IRB denies claim of database sale

The agency guarantees that all data and information stored under the system is safe and protected by verified data security technology

by ASILA JALIL / pic by BERNAMA

THE Inland Revenue Board (IRB) denies reports of a personal information database involving four million Malaysians belonging to the National Registration Department (NRD) which was reportedly listed for sale at a database marketplace forum.

The government agency said internal investigations showed that there had been no data and information leak as claimed by an online portal.

“The IRB would like to deny a report made by an online portal which claimed four million data was leaked, obtained from IRB’s website via Application Programming Interface (API) made for MyIdentity, which is under the supervision of the NRD.

“IRB is working with the NRD and National Cyber Security Agency, National Security Council to study all of the possibilities concerning the claims.

“The IRB guarantees that all data and information stored under the system is safe and protected by verified data security technology,” it said in a statement yesterday.

Tech website lowyat.net yesterday reported that the NRD database had been put up for sale on a marketplace forum for 0.2 bitcoin or around RM35,000.

It said the seller on the marketplace claimed that it held almost four million information of Malaysian citizens that was obtained from the IRB through MyIdentity API.

MyIdentity is a platform that allows citizens and permanent residents to access personal information and update contact information when dealing with government agencies online.

Its pilot project began on June 14, 2012, in 10 government agencies namely the NRD, IRB, Malaysian Immigration Department, Road Transportation Department, Election Commission, Education Service Commission, Social Welfare Department, Labour Department of Peninsular Malaysia, National Higher Education Fund Corp and Royal Malaysian Police.

On its role with regards to the MyIdentity platform, IRB explained that it was only a user of the system and did not have any ownership of it.

“IRB deeply regrets the report and allegations as it could affect the public’s confidence, especially taxpayers’ concerns towards the safety of their data and information.

“We also would like to advise everyone to be more careful with the matters that have gone viral such as this issue and not to rule out the possibility that it was done by those who want to mislead and deceive the public,” it added.
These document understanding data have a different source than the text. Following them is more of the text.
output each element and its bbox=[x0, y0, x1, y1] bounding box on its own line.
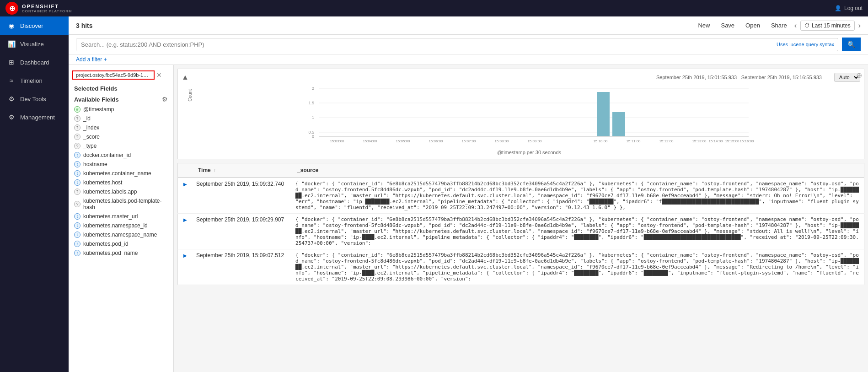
field-item-k8s-host[interactable]: t kubernetes.host bbox=[69, 178, 173, 187]
devtools-icon: ⚙ bbox=[7, 95, 16, 102]
field-item-docker-container-id[interactable]: t docker.container_id bbox=[69, 151, 173, 160]
col-time[interactable]: Time ↑ bbox=[193, 163, 292, 178]
nav-next-arrow[interactable]: › bbox=[858, 22, 861, 30]
svg-text:15:13:00: 15:13:00 bbox=[692, 139, 707, 143]
field-item-index[interactable]: ? _index bbox=[69, 123, 173, 132]
chart-svg: 2 1.5 1 0.5 0 bbox=[198, 84, 860, 148]
field-name: _index bbox=[83, 124, 99, 131]
field-name: kubernetes.pod_name bbox=[83, 250, 138, 256]
sidebar-item-discover[interactable]: ◉ Discover bbox=[0, 16, 69, 35]
search-bar: Uses lucene query syntax 🔍 bbox=[69, 35, 868, 54]
expand-arrow-icon[interactable]: ▶ bbox=[182, 253, 189, 258]
field-item-k8s-master-url[interactable]: t kubernetes.master_url bbox=[69, 212, 173, 221]
svg-text:15:15:00: 15:15:00 bbox=[725, 139, 739, 143]
sidebar-item-label: Dev Tools bbox=[20, 96, 46, 102]
field-name: _id bbox=[83, 115, 91, 122]
sidebar-item-management[interactable]: ⚙ Management bbox=[0, 108, 69, 126]
field-type-badge: ? bbox=[74, 115, 80, 122]
svg-text:0: 0 bbox=[312, 134, 314, 139]
field-item-score[interactable]: ? _score bbox=[69, 132, 173, 141]
brand: ⊕ OPENSHIFT CONTAINER PLATFORM bbox=[5, 2, 72, 15]
field-name: kubernetes.namespace_name bbox=[83, 232, 157, 238]
field-item-k8s-namespace-name[interactable]: t kubernetes.namespace_name bbox=[69, 230, 173, 239]
field-type-badge: ? bbox=[74, 134, 80, 140]
logout-link[interactable]: Log out bbox=[844, 5, 863, 11]
field-name: kubernetes.master_url bbox=[83, 213, 138, 220]
nav-prev-arrow[interactable]: ‹ bbox=[794, 22, 797, 30]
openshift-brand-text: OPENSHIFT CONTAINER PLATFORM bbox=[22, 4, 72, 13]
new-button[interactable]: New bbox=[694, 20, 713, 31]
filter-remove-icon[interactable]: ✕ bbox=[156, 71, 162, 79]
brand-subtitle: CONTAINER PLATFORM bbox=[22, 9, 72, 13]
field-type-badge: ? bbox=[74, 143, 80, 149]
field-type-badge: t bbox=[74, 179, 80, 186]
chart-with-y-axis: Count 2 bbox=[182, 84, 860, 155]
sidebar-item-devtools[interactable]: ⚙ Dev Tools bbox=[0, 90, 69, 108]
content-area: 3 hits New Save Open Share ‹ ⏱ Last 15 m… bbox=[69, 16, 868, 372]
svg-text:15:09:00: 15:09:00 bbox=[527, 139, 542, 143]
row-expand-cell[interactable]: ▶ bbox=[178, 249, 193, 285]
row-source-cell: { "docker": { "container_id": "6e8b8ca25… bbox=[292, 249, 864, 285]
field-item-k8s-namespace-id[interactable]: t kubernetes.namespace_id bbox=[69, 221, 173, 230]
time-range-picker[interactable]: ⏱ Last 15 minutes bbox=[800, 21, 855, 31]
field-type-badge: ? bbox=[74, 201, 80, 207]
filter-chip-label[interactable]: project.ostoy.fbc54ac5-9d9b-11e9-9f00-0e… bbox=[72, 70, 155, 80]
available-fields-title: Available Fields bbox=[74, 96, 119, 103]
field-name: _type bbox=[83, 143, 96, 149]
field-item-type[interactable]: ? _type bbox=[69, 141, 173, 151]
sidebar-item-label: Dashboard bbox=[20, 59, 49, 66]
clock-icon: ⏱ bbox=[804, 22, 810, 29]
sidebar-item-label: Visualize bbox=[20, 41, 44, 48]
sidebar-item-label: Discover bbox=[20, 22, 43, 29]
field-item-k8s-pod-name[interactable]: t kubernetes.pod_name bbox=[69, 248, 173, 258]
share-button[interactable]: Share bbox=[767, 20, 791, 31]
chart-expand-icon[interactable]: ▲ bbox=[182, 73, 189, 81]
sort-arrow-icon: ↑ bbox=[214, 168, 216, 173]
field-item-k8s-pod-id[interactable]: t kubernetes.pod_id bbox=[69, 239, 173, 248]
svg-text:15:07:00: 15:07:00 bbox=[461, 139, 476, 143]
row-expand-cell[interactable]: ▶ bbox=[178, 214, 193, 249]
field-name: kubernetes.pod_id bbox=[83, 241, 129, 247]
main-layout: ◉ Discover 📊 Visualize ⊞ Dashboard ≈ Tim… bbox=[0, 16, 868, 372]
lucene-syntax-link[interactable]: Uses lucene query syntax bbox=[773, 42, 838, 47]
svg-text:15:04:00: 15:04:00 bbox=[363, 139, 377, 143]
field-item-id[interactable]: ? _id bbox=[69, 114, 173, 123]
search-submit-button[interactable]: 🔍 bbox=[842, 38, 861, 51]
field-item-timestamp[interactable]: # @timestamp bbox=[69, 105, 173, 114]
field-type-badge: t bbox=[74, 241, 80, 247]
sidebar-item-dashboard[interactable]: ⊞ Dashboard bbox=[0, 53, 69, 71]
expand-arrow-icon[interactable]: ▶ bbox=[182, 217, 189, 222]
chart-collapse-icon[interactable]: ⊕ bbox=[856, 71, 862, 80]
sidebar-item-visualize[interactable]: 📊 Visualize bbox=[0, 35, 69, 53]
chart-area: ▲ September 25th 2019, 15:01:55.933 - Se… bbox=[177, 69, 864, 159]
table-header-row: Time ↑ _source bbox=[178, 163, 864, 178]
field-type-badge: t bbox=[74, 213, 80, 220]
sidebar-item-timelion[interactable]: ≈ Timelion bbox=[0, 71, 69, 90]
field-item-k8s-container-name[interactable]: t kubernetes.container_name bbox=[69, 169, 173, 178]
table-row: ▶ September 25th 2019, 15:09:32.740 { "d… bbox=[178, 178, 864, 214]
add-filter-text[interactable]: Add a filter + bbox=[76, 56, 107, 63]
fields-gear-icon[interactable]: ⚙ bbox=[162, 96, 168, 103]
user-menu[interactable]: 👤 Log out bbox=[835, 5, 863, 11]
chart-inner: 2 1.5 1 0.5 0 bbox=[198, 84, 860, 155]
save-button[interactable]: Save bbox=[717, 20, 738, 31]
visualize-icon: 📊 bbox=[7, 40, 16, 48]
field-type-badge: ? bbox=[74, 189, 80, 195]
field-item-k8s-labels-app[interactable]: ? kubernetes.labels.app bbox=[69, 187, 173, 196]
search-input-wrap: Uses lucene query syntax bbox=[76, 38, 838, 51]
management-icon: ⚙ bbox=[7, 113, 16, 121]
svg-text:1.5: 1.5 bbox=[308, 101, 314, 105]
add-filter-bar[interactable]: Add a filter + bbox=[69, 54, 868, 65]
time-range-label: Last 15 minutes bbox=[812, 22, 851, 29]
row-time-cell: September 25th 2019, 15:09:32.740 bbox=[193, 178, 292, 214]
search-input[interactable] bbox=[76, 38, 773, 51]
expand-arrow-icon[interactable]: ▶ bbox=[182, 182, 189, 187]
field-item-k8s-labels-pth[interactable]: ? kubernetes.labels.pod-template-hash bbox=[69, 196, 173, 212]
svg-text:15:06:00: 15:06:00 bbox=[429, 139, 443, 143]
svg-text:15:14:00: 15:14:00 bbox=[708, 139, 723, 143]
y-axis-label: Count bbox=[188, 89, 193, 102]
field-type-badge: t bbox=[74, 222, 80, 229]
field-item-hostname[interactable]: t hostname bbox=[69, 160, 173, 169]
open-button[interactable]: Open bbox=[742, 20, 764, 31]
row-expand-cell[interactable]: ▶ bbox=[178, 178, 193, 214]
According to the report, the seller claimed the total data available equalled 31.8 gigabytes and is grouped by birth year from 1979 up to 1998.

Other information available in the alleged database included name, mobile number, permanent address, gender, IC information, photo, race and religion.

NRD DG Datuk Ruslin Jusoh told Sinar Harian that his department had received a report of the sale but he refused to disclose further details on the matter.

In February, the same seller claimed to have a hold of 10 million Malaysian voter databases.

The seller claimed the database was grouped according to individual birth years from 1950 until 1996.

In June, several people had claimed that the People’s Volunteer Corp (Rela) had used their personal details for automatic registration as its volunteers.

Rela had denied the claims and stated that automatic registration without an individual’s consent is against Section 6(1) of the Personal Data Protection Act 2010.